Travis Bissell '15, a philosophy major said that he, too, was impressed by how she managed her daily tasks, which included everything from arguing positions for cases that were heard by the California Supreme Court and discussing court budgets with Gov. Jerry Brown to making sure she gets time in the gym every morning and at least two nights a week with her family.
"She is definitely busy, but hearing how she does it made it seem manageable," he said. "It made me want to do that for a living too."
Chief Justice Cantil-Sakauye launched her presentation with the observation that the U.S. Constitution is the only national constitution that starts with the phrase "we the people."
"Words are very important," she said. "Very few constitutions start with the word 'we,' and this was our founding fathers' way of saying it was about us, our government. We chose to identify with 'we' and we chose to be a country that follows the rule of law, not the rule of a czar, queen or a dictator."
Chief Justice Cantil-Sakauye also described the process on how the California Supreme Court makes decisions, and spoke about her frustrations with how California's courts are funded. She said the court system is one of the three main branches of government and is responsible ultimately for defining and upholding California's laws, but it only receives 2.1 percent of the state's budget, a cut of nearly one third during the past five years.
"The courts have to do more with less," she said. "We are cutting the budget for justice for 38 million Californians, yet the justice system has no control over its work load. If someone gets arrested or a lawsuit is filed, we will take it, regardless of how much work we have. It just means we will take longer to hear the case, and justice delayed is justice denied."
She also spoke about her background as a Filipina who grew up "picking fruits and vegetables in the fields," and also discussed how she manages to find personal and family time during her busy schedule.
"I am in the gym and on the treadmill at 5:30 every morning," Cantil-Sakauye said. "I tell people that I used to run for my vanity. Now I run for my sanity. I need that time for myself."
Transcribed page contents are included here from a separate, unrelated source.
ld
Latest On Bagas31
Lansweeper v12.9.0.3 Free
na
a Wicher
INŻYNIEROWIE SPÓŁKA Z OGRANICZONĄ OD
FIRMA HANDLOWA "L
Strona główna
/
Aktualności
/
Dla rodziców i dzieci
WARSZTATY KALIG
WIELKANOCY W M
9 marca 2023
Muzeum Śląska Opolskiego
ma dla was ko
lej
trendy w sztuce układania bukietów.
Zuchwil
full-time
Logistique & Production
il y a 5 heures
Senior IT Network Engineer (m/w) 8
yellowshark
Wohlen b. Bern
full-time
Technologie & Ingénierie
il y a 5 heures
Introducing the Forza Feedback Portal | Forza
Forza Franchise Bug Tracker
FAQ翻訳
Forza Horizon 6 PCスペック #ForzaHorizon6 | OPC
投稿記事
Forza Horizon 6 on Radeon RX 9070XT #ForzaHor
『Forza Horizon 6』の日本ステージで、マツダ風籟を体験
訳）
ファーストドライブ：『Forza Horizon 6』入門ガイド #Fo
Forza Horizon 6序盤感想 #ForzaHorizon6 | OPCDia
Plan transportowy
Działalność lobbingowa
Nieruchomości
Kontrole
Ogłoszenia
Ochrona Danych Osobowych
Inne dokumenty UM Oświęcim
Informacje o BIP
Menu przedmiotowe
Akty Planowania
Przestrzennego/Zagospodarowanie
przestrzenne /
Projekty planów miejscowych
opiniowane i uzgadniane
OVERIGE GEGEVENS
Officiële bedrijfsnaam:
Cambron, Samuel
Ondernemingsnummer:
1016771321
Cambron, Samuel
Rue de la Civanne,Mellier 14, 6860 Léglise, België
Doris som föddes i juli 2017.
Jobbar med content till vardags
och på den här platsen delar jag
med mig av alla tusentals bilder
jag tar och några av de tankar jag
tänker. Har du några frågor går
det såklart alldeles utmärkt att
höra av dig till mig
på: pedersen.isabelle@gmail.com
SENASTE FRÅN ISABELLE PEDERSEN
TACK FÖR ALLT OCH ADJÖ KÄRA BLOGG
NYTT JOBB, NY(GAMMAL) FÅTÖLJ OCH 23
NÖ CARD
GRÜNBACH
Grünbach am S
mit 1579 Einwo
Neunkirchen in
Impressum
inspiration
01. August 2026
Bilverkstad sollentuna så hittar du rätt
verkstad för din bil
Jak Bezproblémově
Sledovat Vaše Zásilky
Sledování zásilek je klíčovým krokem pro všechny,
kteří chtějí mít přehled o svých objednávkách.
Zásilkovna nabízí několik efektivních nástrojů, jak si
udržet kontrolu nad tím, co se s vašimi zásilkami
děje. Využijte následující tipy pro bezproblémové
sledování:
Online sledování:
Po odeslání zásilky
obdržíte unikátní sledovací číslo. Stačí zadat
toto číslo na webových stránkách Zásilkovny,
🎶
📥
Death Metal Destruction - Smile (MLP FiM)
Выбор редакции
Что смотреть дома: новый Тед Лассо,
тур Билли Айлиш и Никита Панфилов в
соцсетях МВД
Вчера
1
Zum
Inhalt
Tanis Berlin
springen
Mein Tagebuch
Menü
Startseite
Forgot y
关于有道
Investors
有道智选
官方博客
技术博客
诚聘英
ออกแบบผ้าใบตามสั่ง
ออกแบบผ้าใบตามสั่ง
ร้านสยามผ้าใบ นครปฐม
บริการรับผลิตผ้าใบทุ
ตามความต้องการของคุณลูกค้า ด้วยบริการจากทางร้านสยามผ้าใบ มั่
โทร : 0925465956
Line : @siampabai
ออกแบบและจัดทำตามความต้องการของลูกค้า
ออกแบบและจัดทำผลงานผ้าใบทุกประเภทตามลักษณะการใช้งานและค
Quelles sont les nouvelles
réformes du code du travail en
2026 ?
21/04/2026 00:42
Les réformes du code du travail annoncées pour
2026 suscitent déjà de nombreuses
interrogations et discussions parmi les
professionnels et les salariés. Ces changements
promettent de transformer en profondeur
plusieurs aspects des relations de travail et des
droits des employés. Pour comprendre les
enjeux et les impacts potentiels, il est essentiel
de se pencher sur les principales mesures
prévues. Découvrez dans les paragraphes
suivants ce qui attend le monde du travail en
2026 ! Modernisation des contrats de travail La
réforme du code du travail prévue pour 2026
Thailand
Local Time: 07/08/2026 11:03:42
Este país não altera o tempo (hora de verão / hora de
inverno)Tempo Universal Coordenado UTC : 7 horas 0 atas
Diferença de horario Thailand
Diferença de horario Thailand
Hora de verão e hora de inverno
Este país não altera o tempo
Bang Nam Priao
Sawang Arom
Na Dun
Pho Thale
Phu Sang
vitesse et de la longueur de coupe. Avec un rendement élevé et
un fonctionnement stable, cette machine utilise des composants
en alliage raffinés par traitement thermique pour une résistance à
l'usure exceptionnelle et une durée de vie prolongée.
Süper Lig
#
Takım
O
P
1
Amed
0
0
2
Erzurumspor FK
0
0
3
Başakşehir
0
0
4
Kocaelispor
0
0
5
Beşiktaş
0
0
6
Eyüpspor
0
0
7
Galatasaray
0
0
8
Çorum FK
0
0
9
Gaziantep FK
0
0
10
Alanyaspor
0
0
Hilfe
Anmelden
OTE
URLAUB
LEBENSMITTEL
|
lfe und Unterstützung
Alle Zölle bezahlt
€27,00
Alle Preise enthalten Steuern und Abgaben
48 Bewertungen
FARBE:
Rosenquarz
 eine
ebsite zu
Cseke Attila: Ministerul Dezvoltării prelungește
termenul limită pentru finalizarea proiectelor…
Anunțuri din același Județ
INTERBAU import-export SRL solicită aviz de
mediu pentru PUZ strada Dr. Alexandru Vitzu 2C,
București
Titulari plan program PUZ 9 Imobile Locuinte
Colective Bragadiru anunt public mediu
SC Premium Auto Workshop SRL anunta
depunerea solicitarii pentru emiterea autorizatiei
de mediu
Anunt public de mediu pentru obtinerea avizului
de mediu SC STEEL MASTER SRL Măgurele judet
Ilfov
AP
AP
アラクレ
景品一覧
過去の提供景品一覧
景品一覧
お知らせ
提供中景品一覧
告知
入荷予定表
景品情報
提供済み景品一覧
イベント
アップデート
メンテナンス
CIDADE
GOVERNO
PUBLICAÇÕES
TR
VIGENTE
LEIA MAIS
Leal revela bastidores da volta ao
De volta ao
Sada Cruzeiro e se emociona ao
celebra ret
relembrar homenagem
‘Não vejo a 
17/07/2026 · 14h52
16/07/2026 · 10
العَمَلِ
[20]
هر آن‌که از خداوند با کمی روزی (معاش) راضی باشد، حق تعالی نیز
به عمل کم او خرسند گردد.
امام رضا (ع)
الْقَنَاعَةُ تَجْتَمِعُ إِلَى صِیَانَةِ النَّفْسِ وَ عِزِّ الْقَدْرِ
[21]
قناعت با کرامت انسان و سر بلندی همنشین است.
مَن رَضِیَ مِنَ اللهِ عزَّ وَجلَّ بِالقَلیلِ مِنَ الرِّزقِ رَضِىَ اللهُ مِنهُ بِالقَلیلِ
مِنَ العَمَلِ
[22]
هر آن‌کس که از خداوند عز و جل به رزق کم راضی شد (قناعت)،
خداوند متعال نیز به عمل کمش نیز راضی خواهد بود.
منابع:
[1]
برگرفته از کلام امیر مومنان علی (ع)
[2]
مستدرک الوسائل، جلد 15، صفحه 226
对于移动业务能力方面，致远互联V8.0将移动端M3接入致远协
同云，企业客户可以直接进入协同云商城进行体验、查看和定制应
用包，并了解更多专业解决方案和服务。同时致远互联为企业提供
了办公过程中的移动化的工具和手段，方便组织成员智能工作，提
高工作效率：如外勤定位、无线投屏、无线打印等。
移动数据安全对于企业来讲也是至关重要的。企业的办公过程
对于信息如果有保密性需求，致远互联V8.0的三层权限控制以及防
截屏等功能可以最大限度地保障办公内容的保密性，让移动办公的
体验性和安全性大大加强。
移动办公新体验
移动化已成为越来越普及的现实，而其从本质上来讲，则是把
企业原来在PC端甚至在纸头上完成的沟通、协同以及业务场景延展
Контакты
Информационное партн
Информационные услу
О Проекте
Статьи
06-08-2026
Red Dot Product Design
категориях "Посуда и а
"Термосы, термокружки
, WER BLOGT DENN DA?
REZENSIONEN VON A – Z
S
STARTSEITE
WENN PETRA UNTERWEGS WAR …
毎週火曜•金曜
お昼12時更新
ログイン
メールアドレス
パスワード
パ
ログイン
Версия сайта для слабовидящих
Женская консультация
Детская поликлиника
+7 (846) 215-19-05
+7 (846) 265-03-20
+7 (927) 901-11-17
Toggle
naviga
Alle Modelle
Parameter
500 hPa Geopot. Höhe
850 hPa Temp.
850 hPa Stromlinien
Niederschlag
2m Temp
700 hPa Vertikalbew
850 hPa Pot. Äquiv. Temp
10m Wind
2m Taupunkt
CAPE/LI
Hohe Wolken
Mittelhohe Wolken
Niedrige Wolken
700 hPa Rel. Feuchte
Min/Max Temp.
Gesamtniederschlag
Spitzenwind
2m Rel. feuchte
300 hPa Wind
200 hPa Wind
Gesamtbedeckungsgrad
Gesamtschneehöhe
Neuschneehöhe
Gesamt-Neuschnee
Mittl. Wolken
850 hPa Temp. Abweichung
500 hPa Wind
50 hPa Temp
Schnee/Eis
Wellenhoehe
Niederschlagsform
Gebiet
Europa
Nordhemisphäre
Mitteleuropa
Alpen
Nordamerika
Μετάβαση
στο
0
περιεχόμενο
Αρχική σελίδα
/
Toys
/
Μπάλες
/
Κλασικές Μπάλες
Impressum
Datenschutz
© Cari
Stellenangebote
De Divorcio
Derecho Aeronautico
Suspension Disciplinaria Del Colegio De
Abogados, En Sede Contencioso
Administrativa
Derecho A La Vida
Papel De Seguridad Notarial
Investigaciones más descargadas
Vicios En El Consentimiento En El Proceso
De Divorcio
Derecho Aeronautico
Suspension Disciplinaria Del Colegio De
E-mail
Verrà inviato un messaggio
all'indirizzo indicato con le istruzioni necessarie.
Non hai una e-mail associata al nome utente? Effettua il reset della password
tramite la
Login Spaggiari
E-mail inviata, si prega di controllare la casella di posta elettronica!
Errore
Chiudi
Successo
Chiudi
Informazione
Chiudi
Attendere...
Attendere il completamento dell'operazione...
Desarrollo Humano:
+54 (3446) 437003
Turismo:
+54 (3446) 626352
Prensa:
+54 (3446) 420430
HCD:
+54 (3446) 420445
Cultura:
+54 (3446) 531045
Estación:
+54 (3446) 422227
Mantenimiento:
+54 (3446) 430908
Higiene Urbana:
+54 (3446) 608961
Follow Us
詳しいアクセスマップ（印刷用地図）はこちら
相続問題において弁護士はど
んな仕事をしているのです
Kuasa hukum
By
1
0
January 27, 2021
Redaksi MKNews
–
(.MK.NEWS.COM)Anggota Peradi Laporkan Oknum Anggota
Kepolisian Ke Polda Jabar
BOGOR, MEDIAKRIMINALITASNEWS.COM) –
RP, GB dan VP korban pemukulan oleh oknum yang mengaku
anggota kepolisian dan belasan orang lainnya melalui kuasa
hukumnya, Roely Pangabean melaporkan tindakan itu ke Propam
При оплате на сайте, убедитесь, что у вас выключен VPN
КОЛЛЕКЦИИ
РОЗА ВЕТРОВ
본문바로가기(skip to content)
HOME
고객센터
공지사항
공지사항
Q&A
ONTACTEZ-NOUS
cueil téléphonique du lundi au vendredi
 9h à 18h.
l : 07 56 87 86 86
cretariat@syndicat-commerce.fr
"I'm only four weeks into school and I got to see the executive director of a branch of one of our three state branches," remarked Joseph Butler '16, an international relations major. "I learned a lot, including how the three branches of government interact with each other. It was great to hear how government is constantly evolving."
Chief Justice Cantil-Sakauye is the 28th Chief Justice of California. She was nominated by Governor Arnold Schwarzenegger for California's highest judicial office on July 22, 2010. She came to campus at the invitation of Pacific Legal Scholars Program and the Jacoby Center.
"This really was a once-in-a-lifetime experience for many of these students," said Professor Cynthia Ostberg, director of the Pacific Legal Scholars program and professor of Political Science. "Judge Cantil-Sakauye brought the position of being a judge to life for the people in the room. She didn't just quote legal texts and wax philosophic about the role of law, but rather openly and honestly expressed real challenges, frustrations and rewards that can be found in the legal system. I think she really helped demystify what it is that the state Supreme Court does."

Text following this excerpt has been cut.